Monthly Archives: February 2015

Northumberland Strait Steamer Lady Le Marchant became US revenue cutter

Advertisement in Haszards Gazette 12 July 1854

Advertisement in Haszards Gazette 12 July 1854

Several recent postings have dealt with steamers serving Charlottetown which had come onto the service after having been on one side or the other in the American Civil War. These include the blockade runners Minna (Oriental) and Greyhound and the US Navy vessels which were later named the Worcester, Carroll and Somerset.  But for other boats the war service followed a period of shuttling back and forth across Northumberland Strait.

One of these vessels was the Lady Le Marchant. The Lady Le Marchant was built at the Rue End Yard in Greenock, Scotland by Robert Steele & Co. Launched on 21 July 1852 she was named for Margaret Ann Le Marchant, wife of Sir John Gaspard Le Marchant who had been named Governor of Newfoundland in 1847.  Registered in Liverpool and owned by “a company in Newfoundland” she was intended for coastal service in Newfoundland.  She was scheduled to sail from Greenock to Harbour Grace Newfoundland in September 1852.  The vessel was returned to the United Kingdom after two years as “too expensive for the purpose for which she was employed in Conception Bay.”

She was purchased in Liverpool by Lestock Peach Wilson DesBrisay of Richibucto, New Brunswick who was related to the prominent DesBrisay family of Prince Edward Island. The vessel was re-registered in Miramichi, New Brunswick in 1854  and she began service the same year between Prince Edward Island and New Brunswick calling at ports such as Charlottetown, Bedeque, Shediac and Miramichi. Lestock’s cousin Theophilus DesBrisay was the P.E.I. agent for the line. The following year the Lady Le Marchant was contracted to carry the mails between the Island and the mainland with service between Charlottetown and Pictou, Nova Scotia and Charlottetown and Shediac, New Brunswick.

Advertisement  Haszards Gazette 24 October 1855

Advertisement Haszards Gazette 24 October 1855

In December of 1855 the ship was advertised to sail from Charlottetown to Liverpool. In 1856 she was once again the mail steamer on the inter-colonial route. Throughout the period Phillips F. Irving is identified as the captain. By 1858 however, another steamer, the Westmoreland, appears to have secured the mail contract and the Lady Le Marchant does not appear to have been on regular service to the Island.  In 1859 the vessel was chartered for use in the hydrological survey of the Gulf of St. Lawrence and Newfoundland under the direction of Capt. John Orlebar.

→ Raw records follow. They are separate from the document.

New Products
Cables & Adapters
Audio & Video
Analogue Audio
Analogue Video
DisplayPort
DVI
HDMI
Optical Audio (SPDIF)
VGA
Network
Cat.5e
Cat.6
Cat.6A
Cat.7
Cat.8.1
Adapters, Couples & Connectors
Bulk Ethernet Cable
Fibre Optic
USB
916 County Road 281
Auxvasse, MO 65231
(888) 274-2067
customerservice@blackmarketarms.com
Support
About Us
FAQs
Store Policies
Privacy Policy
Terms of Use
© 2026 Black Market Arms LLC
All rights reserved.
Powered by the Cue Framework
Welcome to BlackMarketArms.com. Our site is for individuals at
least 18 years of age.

At this point the activities and ownership of the vessel become clouded. Although the Lloyd’s Registers through 1865 show DesBrisay continuing as owner, the America Lloyd’s Register of American and Foreign Shipping shows Sanford & Co. as owners. However, in January 1862 the Lady Le Marchant had been purchased from an Arthur Lear by the U.S. Government for the revenue cutter service and she was commissioned on 11 March 1862 as the USRC Miami.  Named for the Indian Tribe of the same name she should not be confused with the USS Miami which was a paddle wheel gunboat.

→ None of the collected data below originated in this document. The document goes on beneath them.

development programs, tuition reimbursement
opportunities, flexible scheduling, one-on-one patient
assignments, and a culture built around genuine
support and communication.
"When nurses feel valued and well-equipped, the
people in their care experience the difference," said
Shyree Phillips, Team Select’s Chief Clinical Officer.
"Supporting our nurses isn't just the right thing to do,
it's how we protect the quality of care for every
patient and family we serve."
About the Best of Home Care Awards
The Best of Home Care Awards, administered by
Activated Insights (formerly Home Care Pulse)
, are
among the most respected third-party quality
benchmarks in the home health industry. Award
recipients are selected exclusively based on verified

The Coast Guard sources describe the USRC Miami as “a 115-foot schooner-rigged steamer with a hull of teak planks over oak frames.”  After her purchase she was fitted out at New York and sailed for Washington, D.C. In April, 1862, she carried President Abraham Lincoln and other VIP guests to Hampton Roads, Virginia, soon after the famous battle between the ironclads CSS Virginia and USS Monitor. She then served out of New York. In March of 1864 she was ordered to convoy the Confederate steamer Chesapeake from Halifax to New York. On 14 November 1864 she was transferred to Newport, Rhode Island. She underwent repairs there in October of 1865. She was laid up at Staten Island from 8 June to 19 November 1867 and was repaired at a cost of $1,200. She then saw service out of Wilmington, Delaware, before being sold to Mason, Hobbs & Company of Philadelphia for $2,149 in 1871.   Her final disposal is unknown but she does not appear in the American Lloyd’s Register after 1869.

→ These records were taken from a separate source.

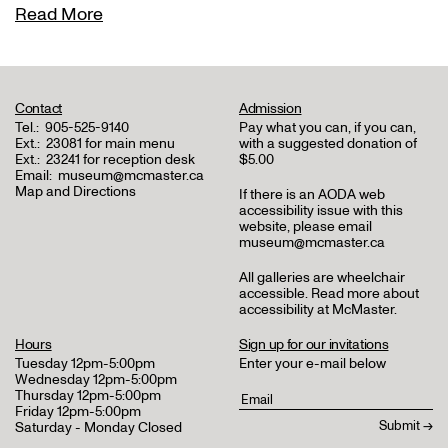
Read More
Contact
Admission
Tel.:
905-525-9140
Pay what you can, if you can,
Ext.:
23081 for main menu
with a suggested donation of
Ext.:
23241 for reception desk
$5.00
Email:
museum@mcmaster.ca
Map and Directions
If there is an AODA web
accessibility issue with this
website, please email
museum@mcmaster.ca
All galleries are wheelchair
accessible.
Read more about
accessibility at McMaster
.
Hours
Sign up for our invitations
Tuesday 12pm-5:00pm
Enter your e-mail below
Wednesday 12pm-5:00pm
Thursday 12pm-5:00pm
Friday 12pm-5:00pm
Saturday - Monday Closed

MiamiNo photographs have been found but the adjacent painting is found on the U.S. Coast Guard site captioned as follows: “Revenue Cutter Miami supporting the landing of Union troops on the beach at Ocean View, Virginia for the invasion of Norfolk on 10 May 1862. Painted by Charles Mazoujian.”  The artist however was active in the late 20th century and it is unlikely that the vessel is accurately depicted.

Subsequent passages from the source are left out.